Desde que Donald Trump, el hombre del ridículo copete, anunció su intención de lanzarse para competir por la candidatura presidencial por el partido republicano de los EEUU, muchos miembros del establecimiento político no lo tomaron en serio. Después de todo, en el pasado había amenazado hacerlo, en nombre de los distintos partidos a los que perteneció, en su inestable pasado político. Al final, siempre desistía. Pero esta vez, parece que va en serio.
Ya hizo su lanzamiento, tratando de generar el máximo ruido. Y la verdad es que, con su lenguaje brutal y racista, causó un gran escándalo y copó los titulares en todos los medios.
Los efectos de sus acusaciones, en el sentido de que México envía su peor gente a los EEUU, que “traen droga, traen crimen y son violadores”, resultaron en cierta manera sorpresivos:
En primer lugar, por la reacción unánime de los hispanos en este país, de origen mexicano o no. Como prueba de la importancia creciente de este grupo, grandes empresas asociadas con el billonario bufón denunciaron sus insultos y cortaron sus relaciones comerciales. Por supuesto, se vendrán numerosas demandas por incumplimiento de contratos.
A pesar de que las directivas republicanas, y la mayor parte de los demás precandidatos, han tratado de distanciarse de él, para algunos, la segunda sorpresa es la de que sus ataques contra los inmigrantes mexicanos tuvieron eco en sectores blancos de la clase trabajadora y de pequeñas comunidades rurales. De acuerdo con una encuesta publicada esta semana, Trump escaló al primer puesto dentro de las preferencias de los posibles votantes de ese partido, con varios puntos por encima de Jeb Bush y de los otros trece precandidatos.
La reacción de las empresas que rompieron sus asociaciones, debió ser una sorpresa para Trump. Entre sus cálculos parecían no estar los millonarios costos económicos. La segunda reacción, al contrario, no debió sorprenderlo. Sus declaraciones fueron calculadas y basadas en encuestas. Se alinearon con los resentimientos de sectores de la población blanca, que se sienten alienados por los grandes flujos de migrantes latinos, quienes les compiten por servicios sociales y contribuyen a frenar los aumentos de los salarios. No fueron, entonces, el resultado de una explosión, fruto de su ya demostrado racismo. Cuando Barack Obama fue elegido Presidente, Trump calificó su elección de ilegítima, por considerar que había nacido en Kenia, como su padre. A pesar de que la Casa Blanca publicó la partida de nacimiento en la que se demuestra que Obama nació en Hawai, Trump continuó diciendo que el presidente mentía y que no tenía derecho a ser el jefe del estado. En su mente, como en la de otros que jamás se resignaron con
la elección del primer presidente negro en este país, la legitimidad está vinculada con el poder de los blancos. El ataque de Trump contra los migrantes es otra señal de su doble moral. Los hispanos le sirven para trabajar en sus empresas y para construir sus grandes hoteles y casinos, con salarios bajos. A raíz del escándalo por sus declaraciones, algunos acuciosos periodistas investigaron las nacionalidades de los obreros que trabajan en la remodelación del viejo edificio postal en el centro de Washington, que se convertirá en otro lujoso hotel de la cadena Trump. Por supuesto, hay muchísimos hispanos, algunos residentes legales y otros indocumentados.

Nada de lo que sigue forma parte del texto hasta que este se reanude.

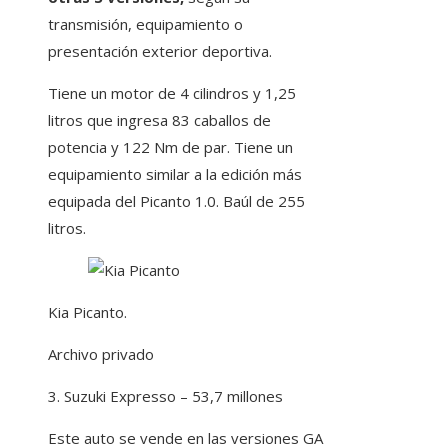
transmisión, equipamiento o
presentación exterior deportiva.
Tiene un motor de 4 cilindros y 1,25
litros que ingresa 83 caballos de
potencia y 122 Nm de par. Tiene un
equipamiento similar a la edición más
equipada del Picanto 1.0. Baúl de 255
litros.
Kia Picanto.
Archivo privado
3. Suzuki Expresso – 53,7 millones
Este auto se vende en las versiones GA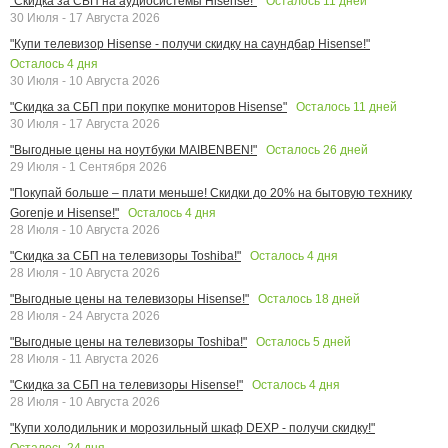
Осталось
11
дней
"Скидка за СБП на аудиосистемы Hisense!"
30 Июля - 17 Августа 2026
"Купи телевизор Hisense - получи скидку на саундбар Hisense!"
Осталось
4
дня
30 Июля - 10 Августа 2026
Осталось
11
дней
"Скидка за СБП при покупке мониторов Hisense"
30 Июля - 17 Августа 2026
Осталось
26
дней
"Выгодные цены на ноутбуки MAIBENBEN!"
29 Июля - 1 Сентября 2026
"Покупай больше – плати меньше! Скидки до 20% на бытовую технику
Осталось
4
дня
Gorenje и Hisense!"
28 Июля - 10 Августа 2026
Осталось
4
дня
"Скидка за СБП на телевизоры Toshiba!"
28 Июля - 10 Августа 2026
Осталось
18
дней
"Выгодные цены на телевизоры Hisense!"
28 Июля - 24 Августа 2026
Осталось
5
дней
"Выгодные цены на телевизоры Toshiba!"
28 Июля - 11 Августа 2026
Осталось
4
дня
"Скидка за СБП на телевизоры Hisense!"
28 Июля - 10 Августа 2026
"Купи холодильник и морозильный шкаф DEXP - получи скидку!"
Осталось
24
дня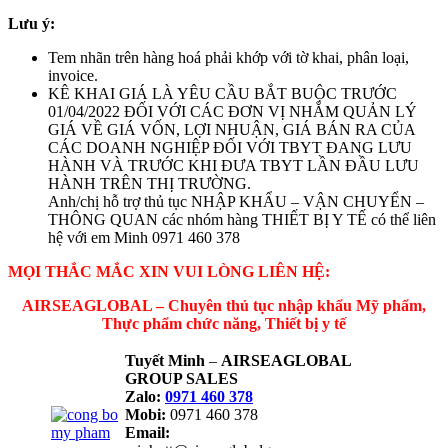
Lưu ý:
Tem nhãn trên hàng hoá phải khớp với tờ khai, phân loại,
invoice.
KÊ KHAI GIÁ LÀ YÊU CẦU BẮT BUỘC TRƯỚC
01/04/2022 ĐỐI VỚI CÁC ĐƠN VỊ NHẰM QUẢN LÝ
GIÁ VỀ GIÁ VỐN, LỢI NHUẬN, GIÁ BÁN RA CỦA
CÁC DOANH NGHIỆP ĐỐI VỚI TBYT ĐANG LƯU
HÀNH VÀ TRƯỚC KHI ĐƯA TBYT LẦN ĐẦU LƯU
HÀNH TRÊN THỊ TRƯỜNG.
Anh/chị hỗ trợ thủ tục NHẬP KHẨU – VẬN CHUYỂN –
THÔNG QUAN các nhóm hàng THIẾT BỊ Y TẾ có thể liên
hệ với em Minh 0971 460 378
MỌI THẮC MẮC XIN VUI LÒNG LIÊN HỆ:
AIRSEAGLOBAL – Chuyên thủ tục nhập khẩu Mỹ phẩm,
Thực phẩm chức năng, Thiết bị y tế
Tuyết Minh
–
AIRSEAGLOBAL
GROUP SALES
Zalo:
0971 460 378
Mobi:
0971 460 378
Email:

La candidatura de Trump representa un serio peligro para las aspiraciones de los republicanos de regresar a la presidencia. Nadie podrá ganar las elecciones si no cuenta con un apoyo significativo entre los ciudadanos de origen hispano. Mitt Romney perdió, a pesar de haber obtenido el 58 por ciento del voto de los blancos. Como el número de ciudadanos hispanos sigue aumentando, el exabrupto de Trump debilita los esfuerzos de otros candidatos republicanos para atraer los latinos, y las posibilidades de ese partido de ganar la presidencia.